Set down exactly the lines below between the line holding "you need, or" and the line holding "affordable nationwide delivery!", inclusive; no other line belongs in the answer.

* Records for processing
◇ ◇ ◇
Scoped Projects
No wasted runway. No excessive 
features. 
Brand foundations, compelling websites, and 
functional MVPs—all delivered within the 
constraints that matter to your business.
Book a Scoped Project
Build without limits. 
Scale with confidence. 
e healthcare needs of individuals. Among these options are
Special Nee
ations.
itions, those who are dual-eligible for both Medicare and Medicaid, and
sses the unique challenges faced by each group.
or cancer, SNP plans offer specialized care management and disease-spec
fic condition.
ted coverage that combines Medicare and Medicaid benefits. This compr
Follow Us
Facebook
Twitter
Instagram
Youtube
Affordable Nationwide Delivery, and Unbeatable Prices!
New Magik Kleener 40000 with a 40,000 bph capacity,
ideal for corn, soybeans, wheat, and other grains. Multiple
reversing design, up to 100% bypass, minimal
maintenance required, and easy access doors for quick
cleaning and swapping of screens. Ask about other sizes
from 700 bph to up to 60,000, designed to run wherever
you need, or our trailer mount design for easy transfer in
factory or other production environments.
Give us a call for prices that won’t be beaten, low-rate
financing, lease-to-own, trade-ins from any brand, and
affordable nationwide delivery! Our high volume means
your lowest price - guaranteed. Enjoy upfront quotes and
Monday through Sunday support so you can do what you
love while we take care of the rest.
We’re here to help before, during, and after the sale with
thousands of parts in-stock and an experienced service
◇ ◇ ◇
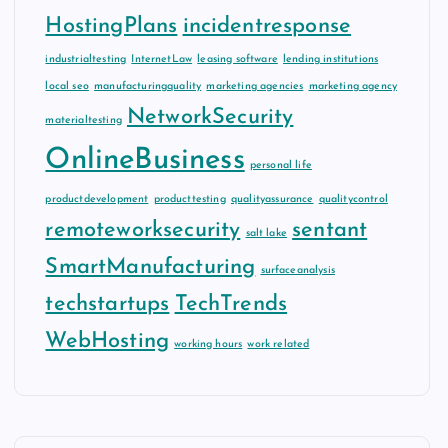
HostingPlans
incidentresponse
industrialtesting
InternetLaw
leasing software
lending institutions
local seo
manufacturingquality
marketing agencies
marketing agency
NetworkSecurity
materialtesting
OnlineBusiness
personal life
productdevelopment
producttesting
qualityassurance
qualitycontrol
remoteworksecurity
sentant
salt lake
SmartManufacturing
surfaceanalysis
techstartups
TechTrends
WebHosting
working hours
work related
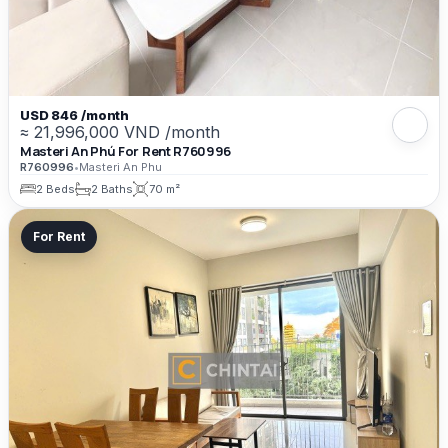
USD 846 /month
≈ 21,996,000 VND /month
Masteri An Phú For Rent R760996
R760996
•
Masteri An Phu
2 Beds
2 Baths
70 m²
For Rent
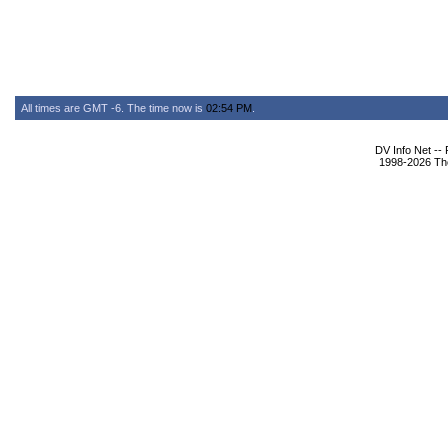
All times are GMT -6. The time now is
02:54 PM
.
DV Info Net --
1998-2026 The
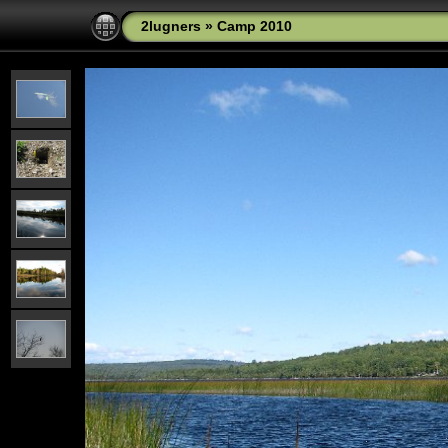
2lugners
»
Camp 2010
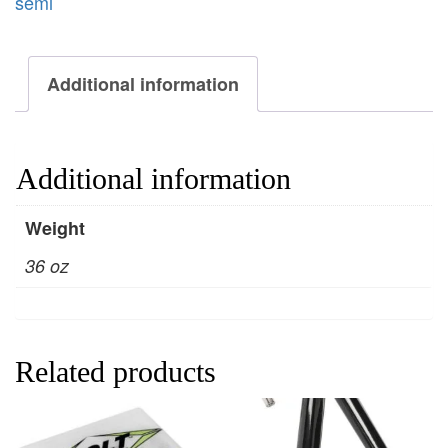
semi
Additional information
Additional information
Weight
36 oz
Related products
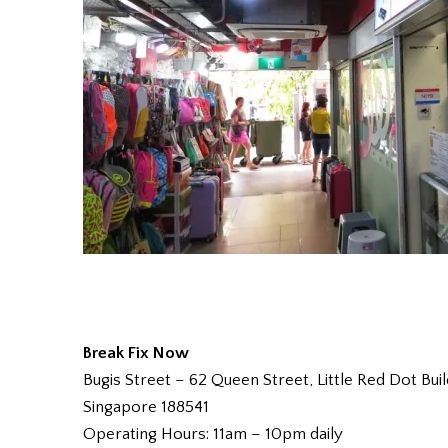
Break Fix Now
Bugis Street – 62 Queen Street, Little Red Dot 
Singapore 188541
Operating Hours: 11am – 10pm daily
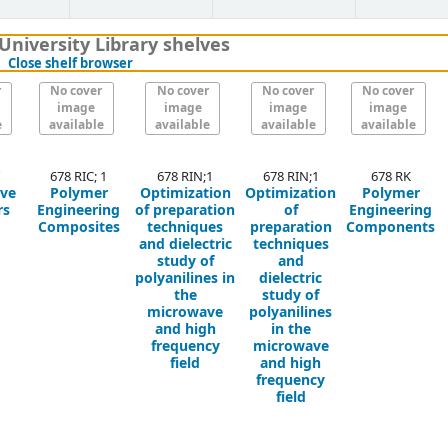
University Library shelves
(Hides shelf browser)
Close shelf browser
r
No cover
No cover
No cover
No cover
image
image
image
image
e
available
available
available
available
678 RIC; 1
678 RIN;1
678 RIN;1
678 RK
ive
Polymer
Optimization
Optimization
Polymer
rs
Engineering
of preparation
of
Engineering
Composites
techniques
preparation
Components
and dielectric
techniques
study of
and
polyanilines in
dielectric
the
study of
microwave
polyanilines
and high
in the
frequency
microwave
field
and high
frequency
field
◇ ◇ ◇
* Answer to the exercise
you need, or our trailer mount design for easy transfer in
factory or other production environments.
Give us a call for prices that won’t be beaten, low-rate
financing, lease-to-own, trade-ins from any brand, and
affordable nationwide delivery! Our high volume means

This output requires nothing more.